Immerhin, Mercedes gönnt sich den grössten Stand und zeigt auch die meisten Neuheiten vom EQE (elektrisches E-Klasse-Pendant) bis zur SUV-Studie von Smart. Porsche enthüllt den Elektro-Rennwagen Mission R, Mutter VW den ID.Life als Ausblick auf den ID.2. Audi hat den A8-Ausblick Grandsphere, BMW einen Concept Car aus 100 Prozent Recyclingmaterial, Renault den Mégane Electric, Tochter Dacia den Jogger. Die Autos sind da. Nur sieht man sie kaum. Sie verstecken sich hinter Beteuerungen, sind bitte nur sinnvoll statt spassig.

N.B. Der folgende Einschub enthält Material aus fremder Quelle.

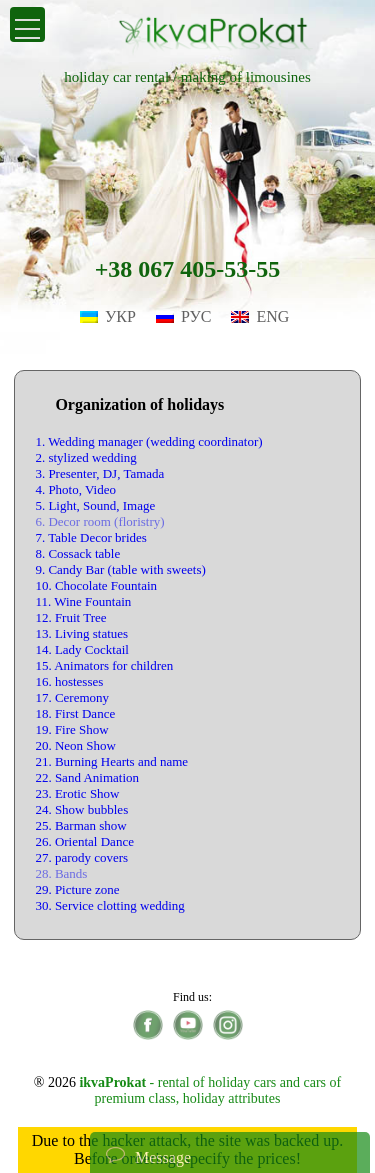  I want to click on 24. Show bubbles, so click(81, 809). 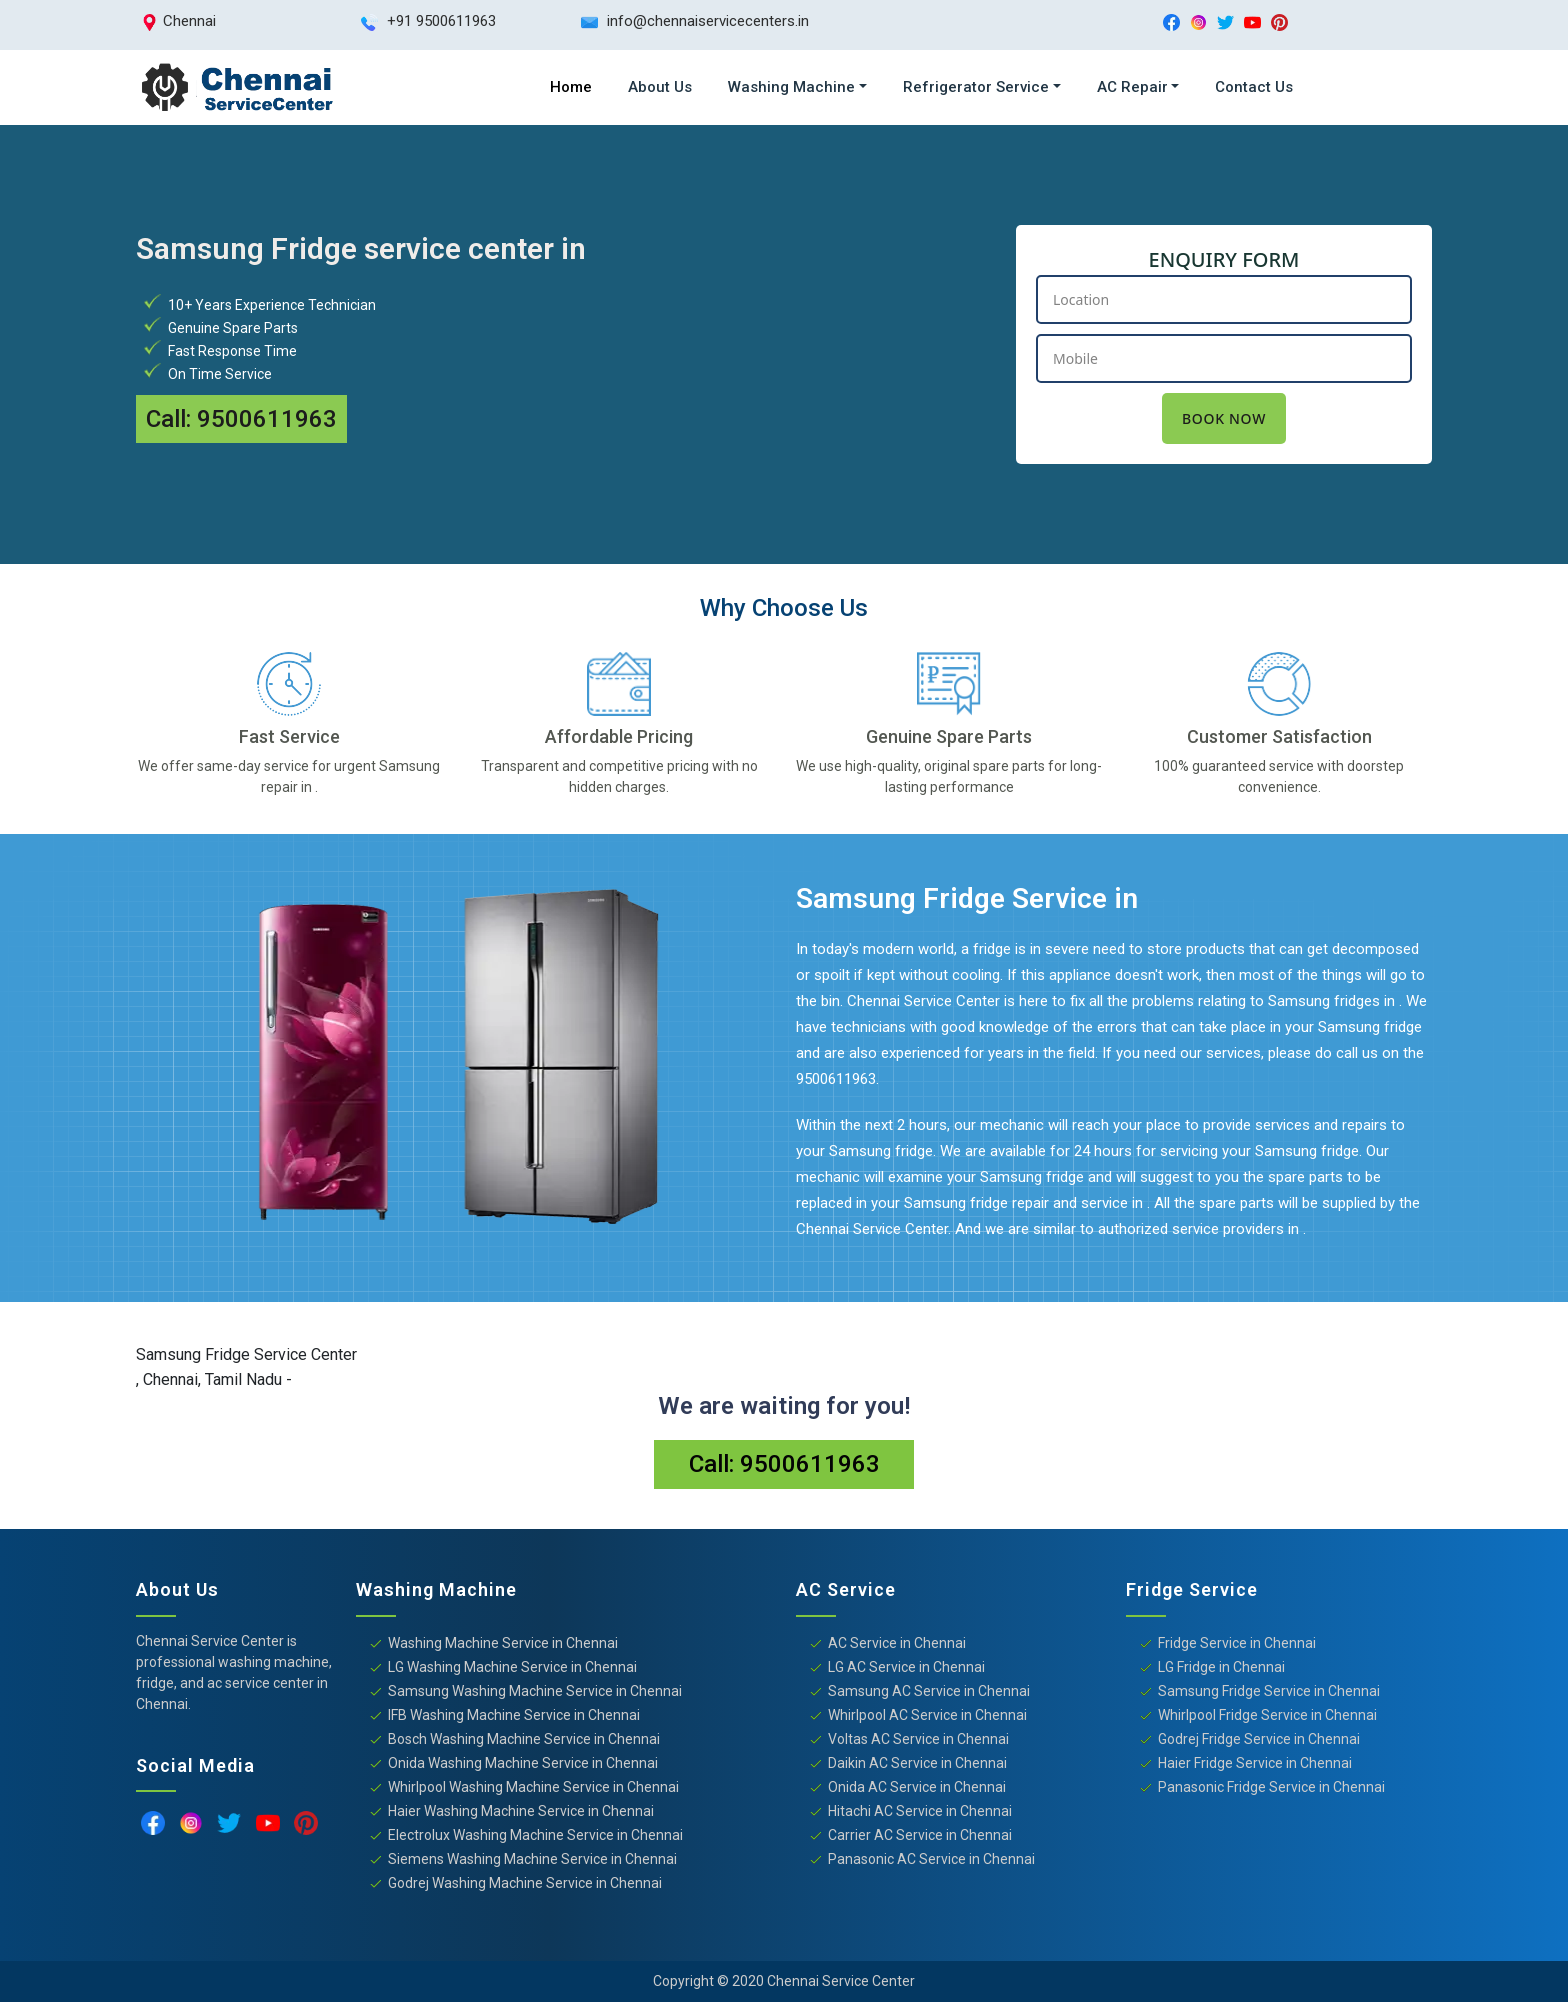 The image size is (1568, 2002). Describe the element at coordinates (791, 87) in the screenshot. I see `Washing Machine [button]` at that location.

Selbst die deutschen Marken, über ihren Verband VDA Paten der IAA, schiessen ins Messeknie: Jeder – jeder! – CEO spricht von seinem «nachhaltigsten Autohersteller der Welt». Gähn.
Tradition kommt – aus China
Unter den Autobauern serviert nur ein Riese aus China traditionelle Autoshow-Kost: Great Wall hat für seine Marke Wey (deren SUV ohne Scherz Coffee 01 heisst) einen XL-Stand nach alter Salonsitte gebaut und obendrein einen für seine E-Marke Ora, denn beide sollen in Europa starten. Aber ansonsten sind sogar gleich drei Flugautos dieser Messe präsenter als all die Elektroautos. Nur in der Oldtimer-Halle darf man träumen, und die beiden Hallen allein für Velos und E-Bikes könnten gerade in einer grossen Stadt auf Anklang stossen.
Aber: Diese IAA soll auch Mitmach-Messe sein, bei der man im gestellten E-Auto über die «Blue Lane» in die City fährt, um in der Stadt E-Velos zu testen und über Nachhaltigkeit zu lernen. Ob dieses interessante und mutige Konzept angenommen wird, muss das Laufpublikum entscheiden. Für Medienberichte wurden die City-Stände derart spät eröffnet, dass fast alle – auch wir – längst wieder wegmussten. Ein Anfängerfehler dieser IAA, die einen Anfang wagen wollte. Gut gemeint ist halt nicht unbedingt gut gemacht.
Abgesang oder Aufbruch?
Hyundai hat die Not zur Tugend gemacht: An der IAA, die so unfertig scheint wie ihr ziemlich gesuchter Beiname «Mobility», wirkt der Stand der Südkoreaner wie ein Baugerüst, über dem der Deko-Wasserfall aus der Decke tropft als Verweis auf die kommende Wasserstofftechnologie. Wer nach Metaphern für einen IAA-Abgesang sucht, wird fündig beim Leierkasten-Spieler: Das Messelied wird nicht spannender, wenn man es emotionsfrei dahinleiert.
Doch sollte man nicht zu früh urteilen: Die Zeiten ändern sich. Vielleicht haben solche Messen eine Zukunft, weil sie verstanden haben, dass der Klimawandel real ist und das Auto allein nicht die Zukunft der Mobilität. Nicht zu vergessen: In Frankfurt war die letzte IAA nach altem Muster gefloppt. Vielleicht ist die neue IAA in München ihrer Zeit einfach zu weit voraus.